La última gota

La convivencia con el Tiki se había vuelto insoportable. Sin embargo, una luz en el camino se dejó ver cuando llamó a Marina al trabajo para darle la buena nueva.

Tiki: conseguí un trabajo.
Marina: Si? Qué bueno! (emocionada)
T: cuando llegues a casa te cuento mejor.
M: dale, beso!

La alegría de Marina no tenía límites. Por primera vez lloraba pero de felicidad. Tal vez ese tiempito a la sombra le había servido para madurar, tal vez no era tan irresponsable como parecía, tal vez… y que sabía ella cuantos tal vez más podían contemplarse después de todo.
Llegó a la casa ansiosa por conocer más detalles del nuevo trabajo. Quería saber cómo lo había conseguido, si eran conocidos, que horario tenía que hacer, etc., etc., etc.
En la mesa del comedor, había un maletín chico, parecido al de los médicos, que el Tiki le señalaba con una sonrisa de oreja a oreja.

Marina: vas a trabajar con Van D.?

(después de todo, era el veterinario más reconocido de Floresta, buena gente, y porqué no, uno de los pocos que podía llegar a darle trabajo al Tiki)

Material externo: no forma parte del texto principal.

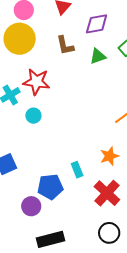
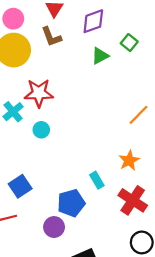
brown L-shape: (65, 45) -> (51, 37), moved

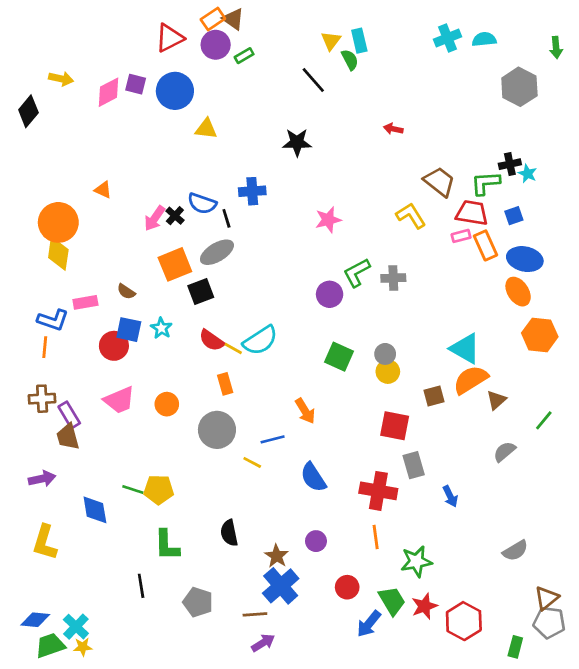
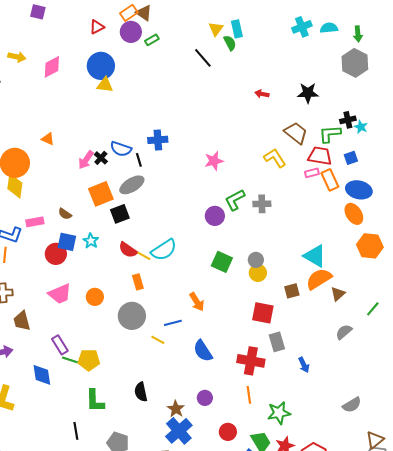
red triangle: (170, 38) -> (97, 27), size x0.7
green arrow: (556, 47) -> (358, 34), moved
purple square: (136, 84) -> (38, 12), moved
yellow triangle: (206, 129) -> (105, 85), moved
black star: (297, 142) -> (308, 93), moved
purple rectangle: (69, 415) -> (60, 345), moved

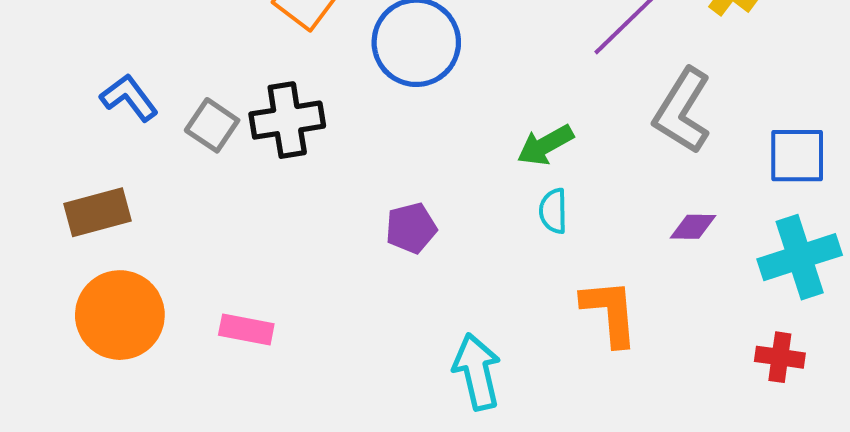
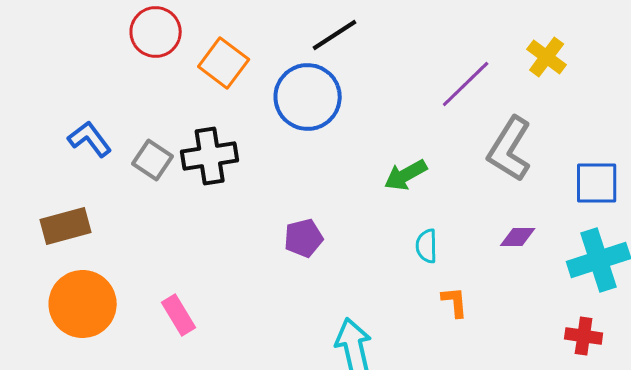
cyan semicircle: (553, 211) -> (427, 246), moved
orange L-shape: (610, 312) -> (455, 302), size x0.6
pink rectangle: (246, 330) -> (179, 315), turned 48

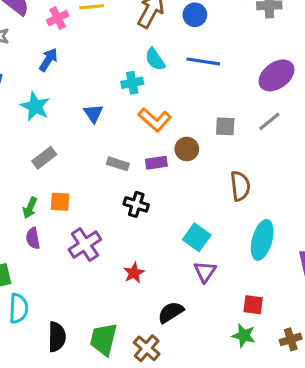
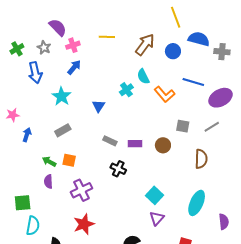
pink cross: (58, 18) -> (73, 45), moved
blue line: (203, 61) -> (193, 82), moved
cyan cross: (132, 83) -> (126, 90), turned -32
orange L-shape: (155, 120) -> (164, 94), moved
brown circle: (187, 149) -> (163, 145), moved
brown semicircle: (240, 186) -> (201, 159), moved
green arrow: (30, 208) -> (49, 161), turned 88
red star: (134, 273) -> (84, 224), moved, size x1.5

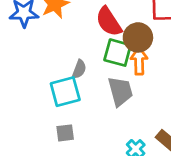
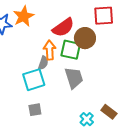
red semicircle: (109, 22) -> (63, 27), turned -90
orange arrow: (139, 61) -> (50, 50), moved

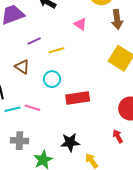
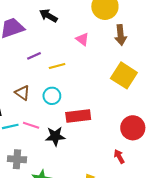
brown triangle: (22, 67) -> (22, 93), moved
black star: (70, 142) -> (55, 136), moved

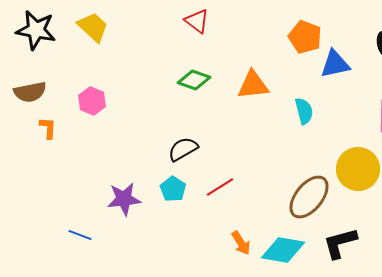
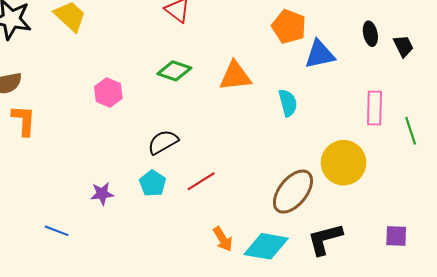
pink hexagon: (92, 101) -> (108, 93), moved
orange L-shape: (48, 128) -> (24, 120), size x1.4
purple star: (124, 199) -> (102, 194), size x0.7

Tiki: No. Es una valija con bijouterie para vender.
Marina: pero si no conocés a nadie que pueda comprarte algo y además cumplir con el pago?
T: yo no, pero vos si. En el banco donde trabajás, podés ofrecerlo a tus compañeros. Siempre hay alguien que compra, y ahí van a cumplir con el pago.

Marina rebuscó en su memoria, y recordó las palabras exactas del Tiki: “conseguí UN trabajo”. Pero claro, nunca dijo que era para él.
Esa había sido la gota que rebalsaba el vaso. Había llegado el momento de separarse, y así se lo hizo saber. La cosa no daba para más, y la casa era de los abuelos de Marina, así que si alguien debía irse, no era ella. La respuesta, desde luego, fue negativa. Marina venía con pensión completa y el Tiki no iba a desaprovechar la ganga.
Al día siguiente, como acostumbraba cada tanto, llegó el Chueco con Patricia a cenar a la casa de Marina.
En un momento que el Tiki salió a comprar cigarrillos sin que tuvieran los allegados la suerte de una segunda abducción, ya que no había medias parís a la vista, aprovechó para contarle al Chueco lo sucedido, y pedirle que hablara con él ya que no quería irse. Él, incondicional como siempre, le dijo que dejara todo en sus manos. Y aunque Marina confiaba en el Chueco, dudaba que lo convenciera, o por lo menos, no creía que lo haría en un día. La conversación fue breve.

Chueco: no vine por casualidad, ni a cenar y nada más.
Tiki: y entonces?
Ch: vine a avisarte que me dijo tu abogado, que te salió un nuevo pedido de captura.
T: y eso porqué?
Ch: ni idea. Pero te tenés que ir de acá hasta que él presente algún escrito en el juzgado.
T: y a dónde me voy a ir?
Ch: esta noche venite con nosotros, mañana veo donde te ubico mientras dura esto.

En menos de media hora, el Tiki llenó dos bolsos con la ropa, zapatillas, y todo lo que necesitaba por si tenía que estar varios días escondido.
Mientras salían con los bolsos de la casa de una Marina que no podía creer lo que veía, el Chueco se volvió a saludar, y por lo bajo, mientras se despedía de ella, dijo:

“mañana, cambiá la cerradura, andá a ver un abogado de tu confianza, y empezá a vivir”.

Esa última frase del Chueco, dio vueltas toda la noche en la cabeza de Marina. La vida le daba la oportunidad de volver a empezar, y no la iba a dejar pasar.